Complete step by step solution:
 So we have an equation $ {x^2} - \left( {\sqrt 3 + 1} \right)x + \sqrt 3 = 0 $
So the above condition can likewise be composed as
 $ {x^2} - \left( {\sqrt 3 + 1} \right)x = - \sqrt 3 $
Now on adding $ {\left( {\dfrac{{\sqrt 3 + 1}}{2}} \right)^2} $ both the sides of the equation, we get
\[ \Rightarrow {x^2} - 2\left( {\dfrac{{\sqrt 3 + 1}}{2}} \right)x + {\left( {\dfrac{{\sqrt 3 + 1}}{2}} \right)^2} = - \sqrt 3 + {\left( {\dfrac{{\sqrt 3 + 1}}{2}} \right)^2}\]

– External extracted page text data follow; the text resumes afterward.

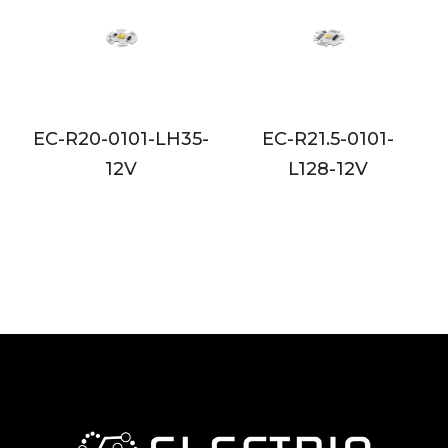
5-
EC-R21.5-0101-
EC-R35-0603-L128
L128-12V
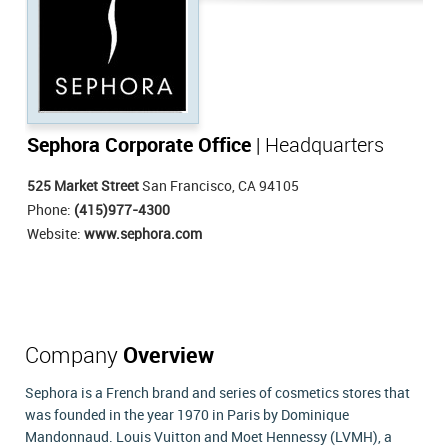
Sephora Corporate Office
| Headquarters
525 Market Street
San Francisco, CA 94105
Phone:
(415)977-4300
Website:
www.sephora.com
Company
Overview
Sephora is a French brand and series of cosmetics stores that
was founded in the year 1970 in Paris by Dominique
Mandonnaud. Louis Vuitton and Moet Hennessy (LVMH), a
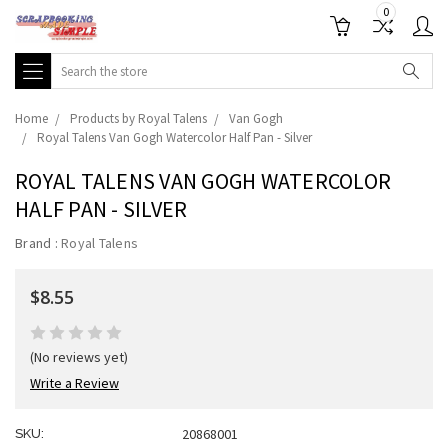
0
Search
Home
Products by Royal Talens
Van Gogh
Royal Talens Van Gogh Watercolor Half Pan - Silver
ROYAL TALENS VAN GOGH WATERCOLOR
HALF PAN - SILVER
Brand :
Royal Talens
$8.55
(No reviews yet)
Write a Review
20868001
SKU:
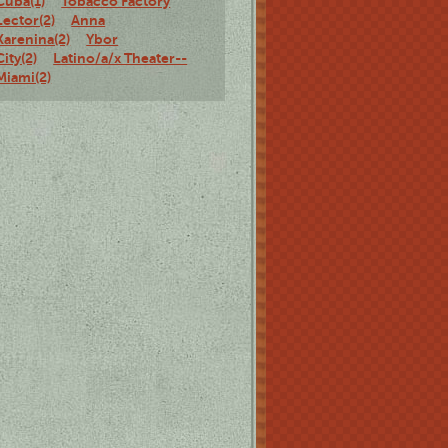
Cuba(1)
Tobacco Factory
Lector(2)
Anna
Karenina(2)
Ybor
City(2)
Latino/a/x Theater--
Miami(2)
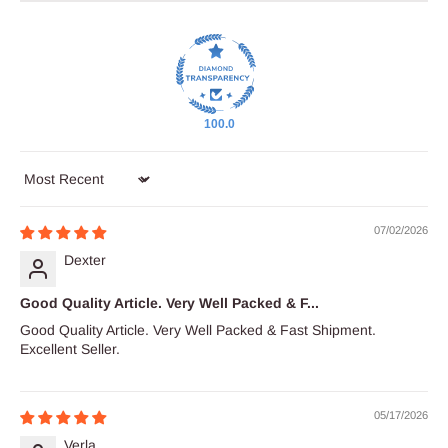
100.0
Sort by
07/02/2026
Dexter
Good Quality Article. Very Well Packed & F...
Good Quality Article. Very Well Packed & Fast Shipment.
Excellent Seller.
05/17/2026
Verla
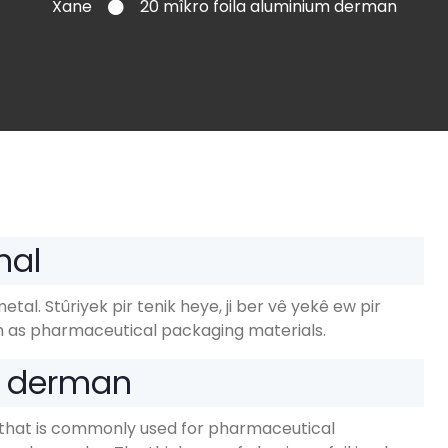
Xane
20 mîkro foila aluminium derman
nal
metal
. Stûriyek pir tenik heye, ji ber vê yekê ew pir
 as pharmaceutical packaging materials
.
m derman
oil that is commonly used for pharmaceutical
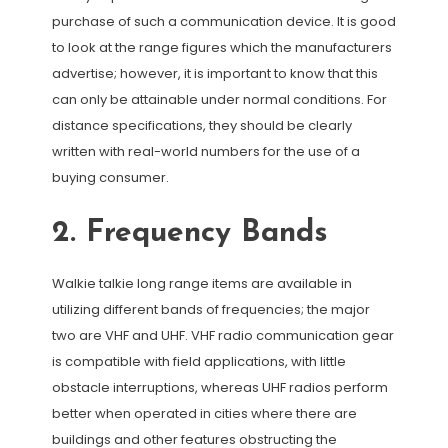
purchase of such a communication device. It is good
to look at the range figures which the manufacturers
advertise; however, it is important to know that this
can only be attainable under normal conditions. For
distance specifications, they should be clearly
written with real-world numbers for the use of a
buying consumer.
2. Frequency Bands
Walkie talkie long range items are available in
utilizing different bands of frequencies; the major
two are VHF and UHF. VHF radio communication gear
is compatible with field applications, with little
obstacle interruptions, whereas UHF radios perform
better when operated in cities where there are
buildings and other features obstructing the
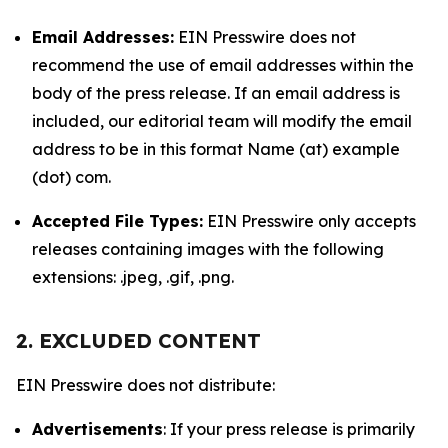
Email Addresses:
EIN Presswire does not
recommend the use of email addresses within the
body of the press release. If an email address is
included, our editorial team will modify the email
address to be in this format Name (at) example
(dot) com.
Accepted File Types:
EIN Presswire only accepts
releases containing images with the following
extensions: .jpeg, .gif, .png.
2. EXCLUDED CONTENT
EIN Presswire does not distribute:
Advertisements
: If your press release is primarily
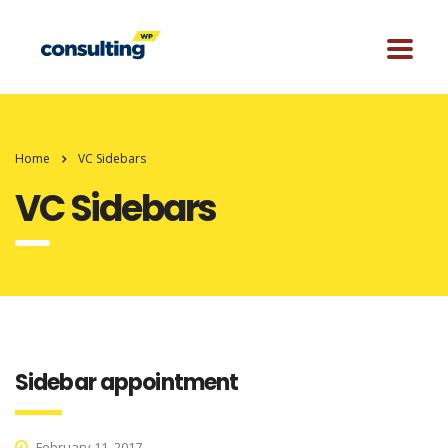
Home
VC Sidebars
VC Sidebars
Sidebar appointment
February 11, 2017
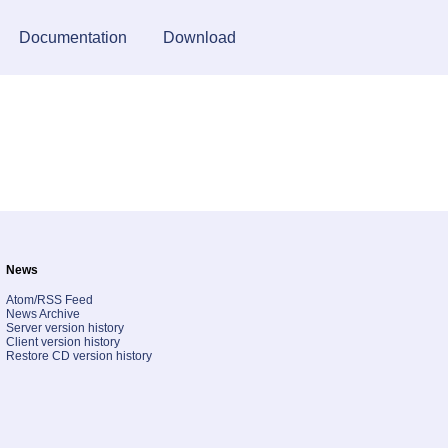
Documentation
Download
News
Atom/RSS Feed
News Archive
Server version history
Client version history
Restore CD version history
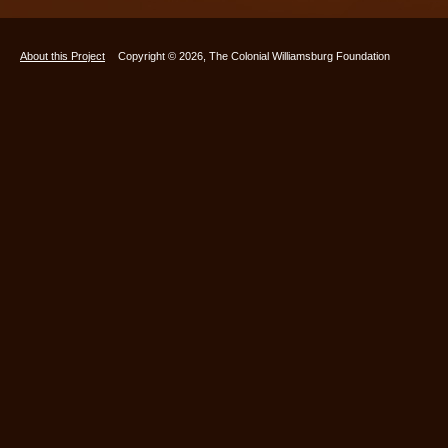
About this Project
Copyright © 2026, The Colonial Williamsburg Foundation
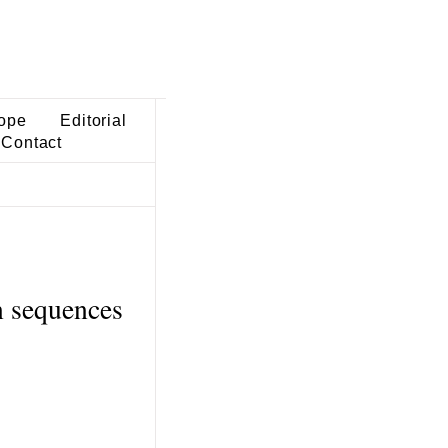
ope
Editorial
Contact
n sequences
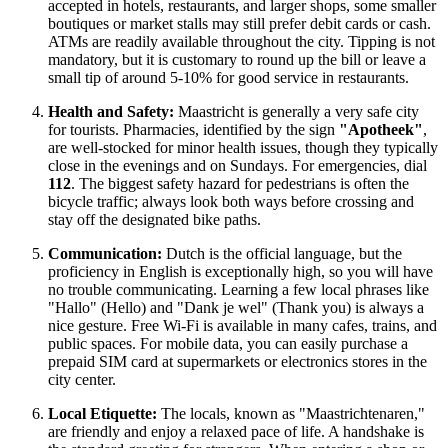
accepted in hotels, restaurants, and larger shops, some smaller
boutiques or market stalls may still prefer debit cards or cash.
ATMs are readily available throughout the city. Tipping is not
mandatory, but it is customary to round up the bill or leave a
small tip of around 5-10% for good service in restaurants.
Health and Safety:
Maastricht is generally a very safe city
for tourists. Pharmacies, identified by the sign
"Apotheek"
,
are well-stocked for minor health issues, though they typically
close in the evenings and on Sundays. For emergencies, dial
112
. The biggest safety hazard for pedestrians is often the
bicycle traffic; always look both ways before crossing and
stay off the designated bike paths.
Communication:
Dutch is the official language, but the
proficiency in English is exceptionally high, so you will have
no trouble communicating. Learning a few local phrases like
"Hallo" (Hello) and "Dank je wel" (Thank you) is always a
nice gesture. Free Wi-Fi is available in many cafes, trains, and
public spaces. For mobile data, you can easily purchase a
prepaid SIM card at supermarkets or electronics stores in the
city center.
Local Etiquette:
The locals, known as "Maastrichtenaren,"
are friendly and enjoy a relaxed pace of life. A handshake is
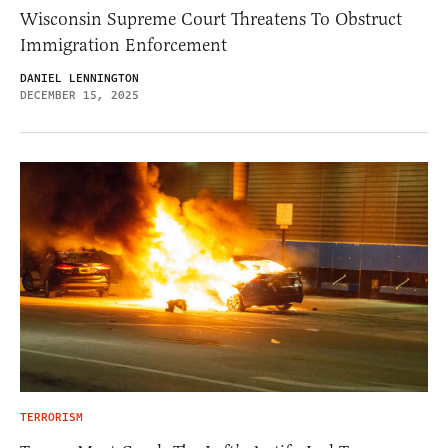
Wisconsin Supreme Court Threatens To Obstruct
Immigration Enforcement
DANIEL LENNINGTON
DECEMBER 15, 2025
TERRORISM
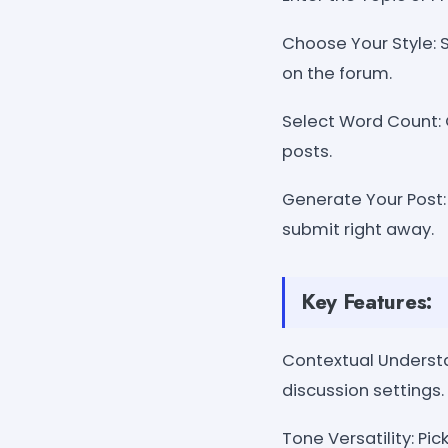
Choose Your Style: S
on the forum.
Select Word Count: 
posts.
Generate Your Post:
submit right away.
Key Features:
Contextual Understan
discussion settings.
Tone Versatility: Pi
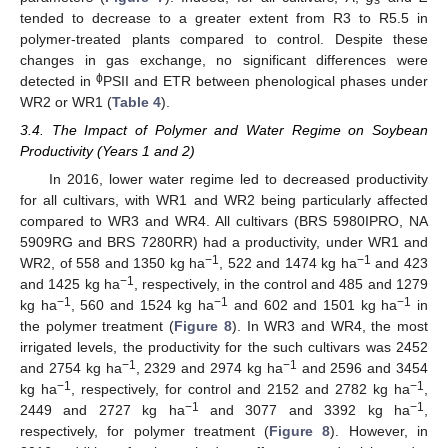
s
tended to decrease to a greater extent from R3 to R5.5 in
polymer-treated plants compared to control. Despite these
changes in gas exchange, no significant differences were
ϕ
detected in
PSII and ETR between phenological phases under
WR2 or WR1 (
Table 4
).
3.4. The Impact of Polymer and Water Regime on Soybean
Productivity (Years 1 and 2)
In 2016, lower water regime led to decreased productivity
for all cultivars, with WR1 and WR2 being particularly affected
compared to WR3 and WR4. All cultivars (BRS 5980IPRO, NA
5909RG and BRS 7280RR) had a productivity, under WR1 and
−1
−1
WR2, of 558 and 1350 kg ha
, 522 and 1474 kg ha
and 423
−1
and 1425 kg ha
, respectively, in the control and 485 and 1279
−1
−1
−1
kg ha
, 560 and 1524 kg ha
and 602 and 1501 kg ha
in
the polymer treatment (
Figure 8
). In WR3 and WR4, the most
irrigated levels, the productivity for the such cultivars was 2452
−1
−1
and 2754 kg ha
, 2329 and 2974 kg ha
and 2596 and 3454
−1
−1
kg ha
, respectively, for control and 2152 and 2782 kg ha
,
−1
−1
2449 and 2727 kg ha
and 3077 and 3392 kg ha
,
respectively, for polymer treatment (
Figure 8
). However, in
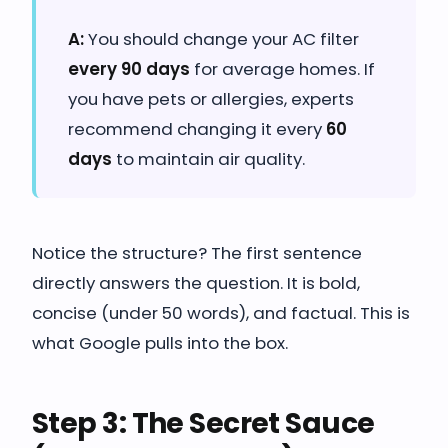
A:
You should change your AC filter
every 90 days
for average homes. If
you have pets or allergies, experts
recommend changing it every
60
days
to maintain air quality.
Notice the structure? The first sentence
directly answers the question. It is bold,
concise (under 50 words), and factual. This is
what Google pulls into the box.
Step 3: The Secret Sauce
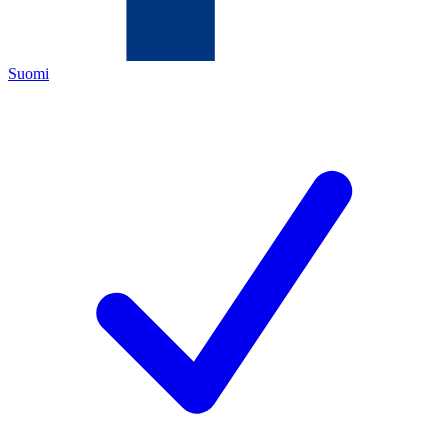
Suomi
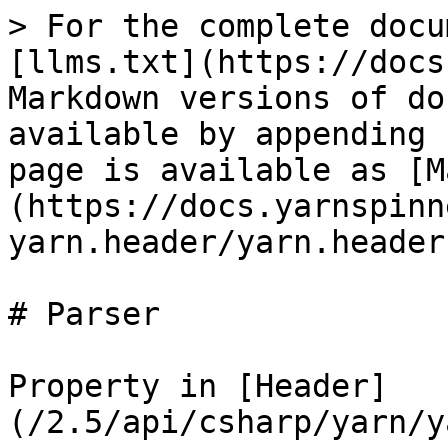
> For the complete docu
[llms.txt](https://docs
Markdown versions of do
available by appending 
page is available as [M
(https://docs.yarnspinn
yarn.header/yarn.header
# Parser

Property in [Header]
(/2.5/api/csharp/yarn/y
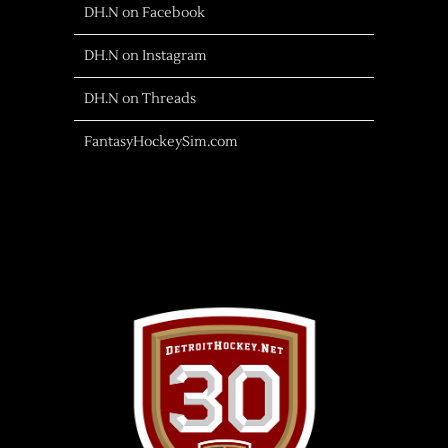
DH.N on Facebook
DH.N on Instagram
DH.N on Threads
FantasyHockeySim.com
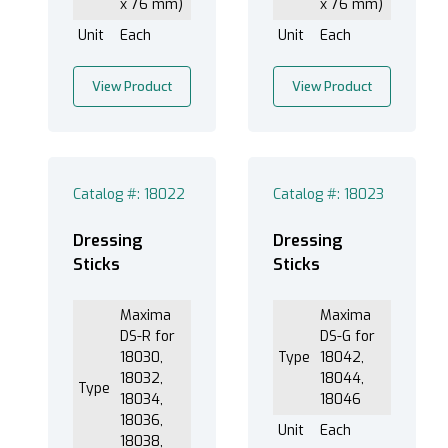
x 76 mm)
x 76 mm)
Unit
Each
Unit
Each
View Product
View Product
Catalog #: 18022
Catalog #: 18023
Dressing
Dressing
Sticks
Sticks
Maxima
Maxima
DS-R for
DS-G for
18030,
Type
18042,
18032,
18044,
Type
18034,
18046
18036,
Unit
Each
18038,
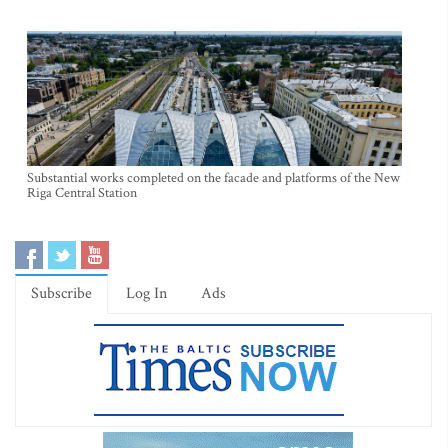
Substantial works completed on the facade and platforms of the New
Riga Central Station
Subscribe
Log In
Ads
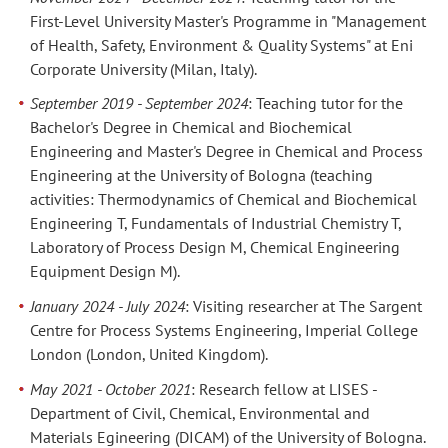
First-Level University Master's Programme in "Management
of Health, Safety, Environment & Quality Systems" at Eni
Corporate University (Milan, Italy).
September 2019 - September 2024
: Teaching tutor for the
Bachelor's Degree in Chemical and Biochemical
Engineering and Master's Degree in Chemical and Process
Engineering at the University of Bologna (teaching
activities: Thermodynamics of Chemical and Biochemical
Engineering T, Fundamentals of Industrial Chemistry T,
Laboratory of Process Design M, Chemical Engineering
Equipment Design M).
January 2024 - July 2024
: Visiting researcher at The Sargent
Centre for Process Systems Engineering, Imperial College
London (London, United Kingdom).
May 2021 - October 2021
: Research fellow at LISES -
Department of Civil, Chemical, Environmental and
Materials Egineering (DICAM) of the University of Bologna.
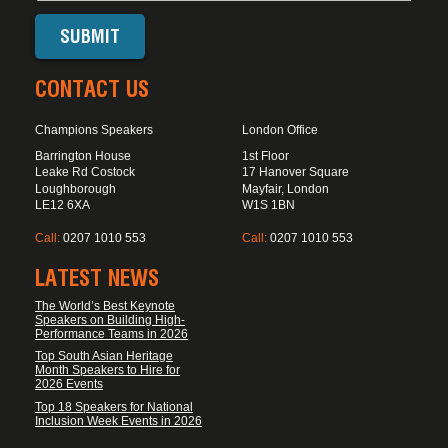
CONTACT US
Champions Speakers
London Office
Barrington House
1st Floor
Leake Rd Costock
17 Hanover Square
Loughborough
Mayfair, London
LE12 6XA
W1S 1BN
Call:
0207 1010 553
Call:
0207 1010 553
LATEST NEWS
The World’s Best Keynote
Speakers on Building High-
Performance Teams in 2026
Top South Asian Heritage
Month Speakers to Hire for
2026 Events
Top 18 Speakers for National
Inclusion Week Events in 2026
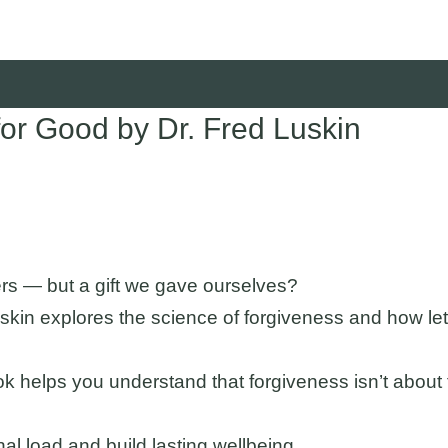
r Good by Dr. Fred Luskin
ers — but a gift we gave ourselves?
skin explores the science of forgiveness and how lett
s book helps you understand that forgiveness isn’t abou
al load and build lasting wellbeing.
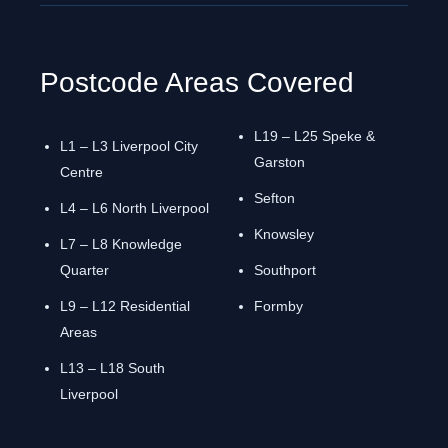
Postcode Areas Covered
L19 – L25 Speke &
L1 – L3 Liverpool City
Garston
Centre
Sefton
L4 – L6 North Liverpool
Knowsley
L7 – L8 Knowledge
Quarter
Southport
L9 – L12 Residential
Formby
Areas
L13 – L18 South
Liverpool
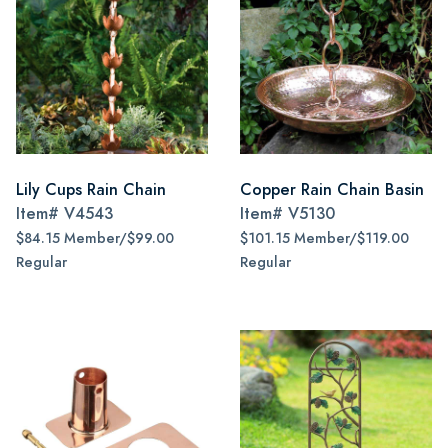
Lily Cups Rain Chain
Copper Rain Chain Basin
Item#
V4543
Item#
V5130
$84.15 Member/$99.00
$101.15 Member/$119.00
Regular
Regular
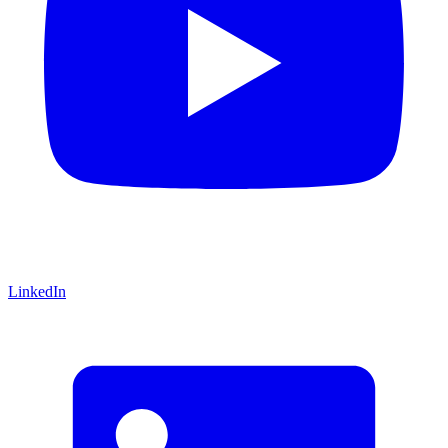
LinkedIn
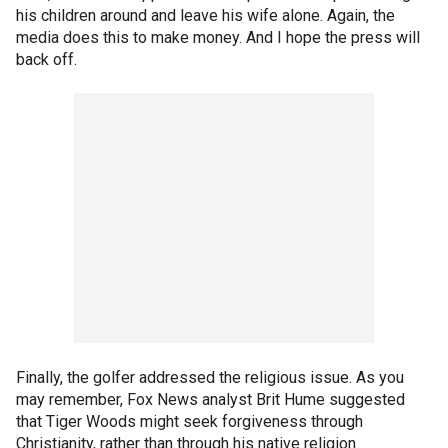
his children around and leave his wife alone. Again, the
media does this to make money. And I hope the press will
back off.
Finally, the golfer addressed the religious issue. As you
may remember, Fox News analyst Brit Hume suggested
that Tiger Woods might seek forgiveness through
Christianity, rather than through his native religion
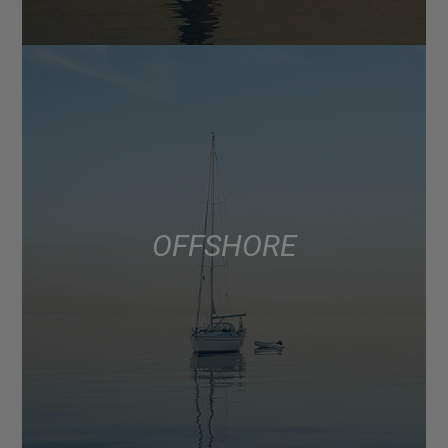
OFFSHORE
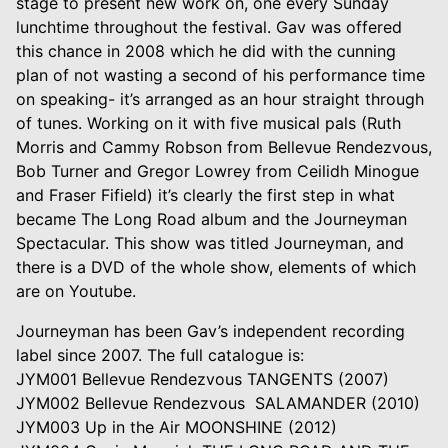
stage to present new work on, one every Sunday
lunchtime throughout the festival. Gav was offered
this chance in 2008 which he did with the cunning
plan of not wasting a second of his performance time
on speaking- it’s arranged as an hour straight through
of tunes. Working on it with five musical pals (Ruth
Morris and Cammy Robson from Bellevue Rendezvous,
Bob Turner and Gregor Lowrey from Ceilidh Minogue
and Fraser Fifield) it’s clearly the first step in what
became The Long Road album and the Journeyman
Spectacular. This show was titled Journeyman, and
there is a DVD of the whole show, elements of which
are on Youtube.
Journeyman has been Gav’s independent recording
label since 2007. The full catalogue is:
JYM001 Bellevue Rendezvous TANGENTS (2007)
JYM002 Bellevue Rendezvous SALAMANDER (2010)
JYM003 Up in the Air MOONSHINE (2012)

Presently as we probably aware of the formula that $ {\left( {a - b} \right)^2} = {a^2} - 2ab + {b^2} $
So on applying the formula in the above equation, we get
 $ \Rightarrow {\left( {x - \dfrac{{\sqrt 3 + 1}}{2}} \right)^2} = \dfrac{{ - 4\sqrt 3 + {{\left( {\sqrt 3 + 1} \right)}^2}}}{4} $
So the above condition can likewise be solved as and we get
\[ \Rightarrow {\left( {x - \dfrac{{\sqrt 3 + 1}}{2}} \right)^2} = {\left( {\dfrac{{\sqrt 3 - 1}}{2}} \right)^2}\]
Now on removing the squares from both sides, we get
\[ \Rightarrow \left( {x - \dfrac{{\sqrt 3 + 1}}{2}} \right) = \pm \left( {\dfrac{{\sqrt 3 - 1}}{2}} \right)\]
Presently on taking the variable term one side, and illuminating for it we get
\[ \Rightarrow x = \dfrac{{\sqrt 3 + 1}}{2} \pm \dfrac{{\sqrt 3 - 1}}{2}\]
So now on solving for the value of $ x $ , we will get the two values of $ x $
We get
\[ \Rightarrow x = \sqrt 3 ,1\]

Hence, the roots of the equation $ {x^2} - \left( {\sqrt 3 + 1} \right)x + \sqrt 3 = 0 $ will be \[\sqrt 3 {\text{ and }}1\].

Note:
We have seen how easily we have solved it from this method but there is also another way through which we can solve such equations. It very well may be understood by utilizing the quadratic condition equation. The method which we had used above is completing the square method. And this method requires more calculations so if there is not compulsory to use the quadratic equation formula method then we should use the completing the square method to solve the problem and get through the solutions easily without any much more calculations.